The earthquake was relatively mild. Its worst effects may have come from a few West Coasters who mocked us for being rattled by a mere 5.8. These, of course, are the same people who feared that brief freeway closing that was dubbed “Carmageddon.” We need to remember to invite these people for a visit sometime in January so they can see what a two-foot snowfall looks like.
We’ve grown accustomed to snow, but hurricanes are something else again. New Jersey hadn’t been directly hit by a hurricane in over 100 years. In 1821, a hurricane was believed to have moved along what would later become the path of the Garden State Parkway. Fortunately, it had to be diverted off at Exit 38 due to ongoing road construction.
When Irene began heading in our direction, we looked to our local weather forecasters for reassurance. They surrounded us with their overly technical, yet somehow comforting meteorological jargon in describing the current conditions, like: “This is going to be the big one, people! It’s time to kiss your ass goodbye!”
Feeling better, we were then informed it is always wise to prepare ahead of time for an emergency such as Irene. Local hurricane preparation guides say the best way to survive is to collect three days worth of food and supplies for you and your family, fill your car up with gas, and point it toward Sacramento.
But that would be panicking. We needed to start with a plan to protect our house. As a former Sony Music employee in Pitman, I tell people the best way to protect your home is to completely cover the property with rolls of that damn shrink wrap we always put over compact discs. Just be sure to keep a machete handy inside the house to cut it open after the storm ends, or you will never leave your house again.
After putting that plan aside, we did our best to remain calm. We watched the progression of Irene on television, just as long as any of the year’s supply of batteries we just bought in various sizes fit the TV remote. Our favorite local station always has up-to-the-minute coverage of the events, usually featuring ace reporters hanging horizontally from lamp posts in Atlantic City reminding us that we should stay away from Atlantic City.
And we are thankful that the majority of people locally escaped the storm with minimal damage. Most homeowners are protected because their homeowner’s insurance includes hurricane insurance. For the unfortunate people who did receive significant damage, your insurance company will happily cover the repair costs for you. Granted, next year’s premium will now cost more than the value of your home determined by your community’s latest reassessment.

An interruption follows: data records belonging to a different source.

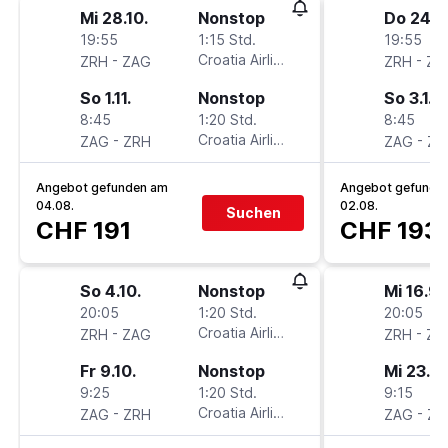
Mi 28.10.
Nonstop
Do 24.12
19:55
1:15 Std.
19:55
-
Croatia Airlines
-
ZRH
ZAG
ZRH
ZA
So 1.11.
Nonstop
So 3.1.
8:45
1:20 Std.
8:45
-
Croatia Airlines
-
ZAG
ZRH
ZAG
ZR
Angebot gefunden am
Angebot gefunde
04.08.
02.08.
Suchen
CHF 191
CHF 193
So 4.10.
Nonstop
Mi 16.9.
20:05
1:20 Std.
20:05
-
Croatia Airlines
-
ZRH
ZAG
ZRH
ZA
Fr 9.10.
Nonstop
Mi 23.9.
9:25
1:20 Std.
9:15
-
Croatia Airlines
-
ZAG
ZRH
ZAG
ZR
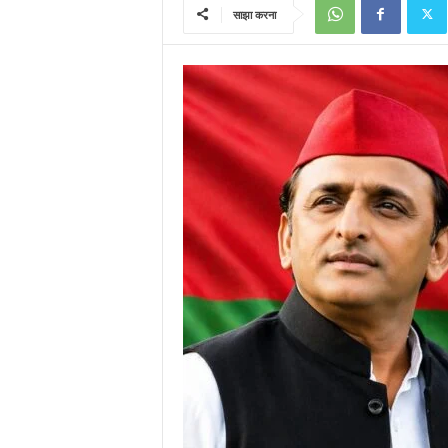
साझा करना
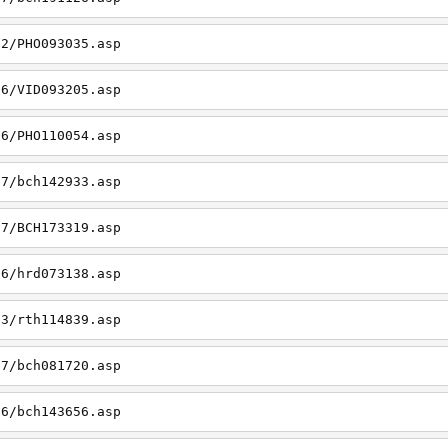
22/PHO093035.asp
26/VID093205.asp
06/PHO110054.asp
27/bch142933.asp
27/BCH173319.asp
06/hrd073138.asp
23/rth114839.asp
27/bch081720.asp
26/bch143656.asp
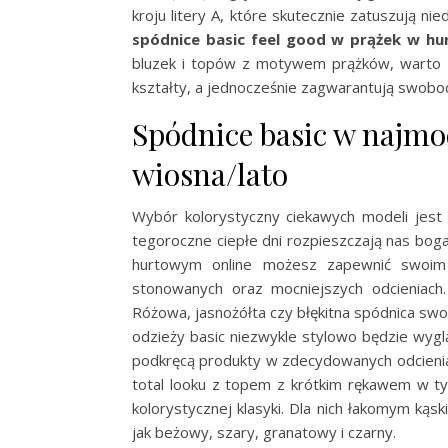
kroju litery A, które skutecznie zatuszują ni
spódnice basic feel good w prążek w hur
bluzek i topów z motywem prążków, warto za
kształty, a jednocześnie zagwarantują swobo
Spódnice basic w najmo
wiosna/lato
Wybór kolorystyczny ciekawych modeli jest 
tegoroczne ciepłe dni rozpieszczają nas boga
hurtowym online możesz zapewnić swoim
stonowanych oraz mocniejszych odcieniach
Różowa, jasnożółta czy błękitna spódnica swo
odzieży basic niezwykle stylowo będzie wygl
podkręcą produkty w zdecydowanych odcieniac
total looku z topem z krótkim rękawem w ty
kolorystycznej klasyki. Dla nich łakomym kąs
jak beżowy, szary, granatowy i czarny.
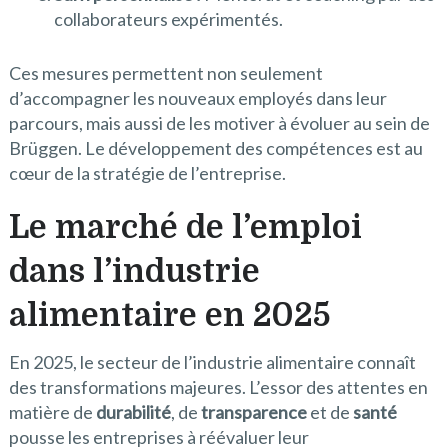
collaborateurs expérimentés.
Ces mesures permettent non seulement
d’accompagner les nouveaux employés dans leur
parcours, mais aussi de les motiver à évoluer au sein de
Brüggen. Le développement des compétences est au
cœur de la stratégie de l’entreprise.
Le marché de l’emploi
dans l’industrie
alimentaire en 2025
En 2025, le secteur de l’industrie alimentaire connaît
des transformations majeures. L’essor des attentes en
matière de
durabilité
, de
transparence
et de
santé
pousse les entreprises à réévaluer leur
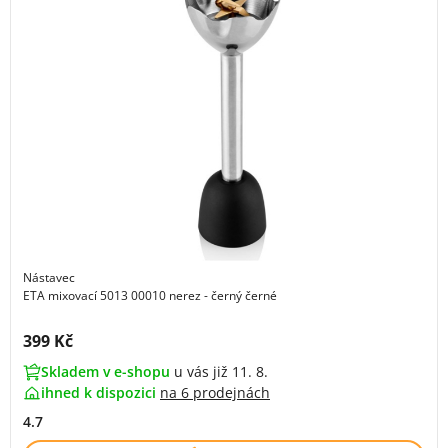
Nástavec
ETA mixovací 5013 00010 nerez - černý černé
Cena s DPH:
399 Kč
Skladem v e-shopu
u vás již 11. 8.
ihned k dispozici
na
6 prodejnách
4.7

Anyway, I understand the Jersey shore survived the disaster relatively intact, everything considered. Unfortunately, they are still dealing with the series “Jersey Shore,” which has been upgraded to a Category 3 level disaster this season.
And I will admit we need to do a better job of looking after our environment. We came out of this week OK, but we have to learn from every experience. Our comfort zone can be taken from us very quickly.
I sure hope there are no volcanoes in our future. They would be next. Jimmy Buffett has been warning us since the 1970s.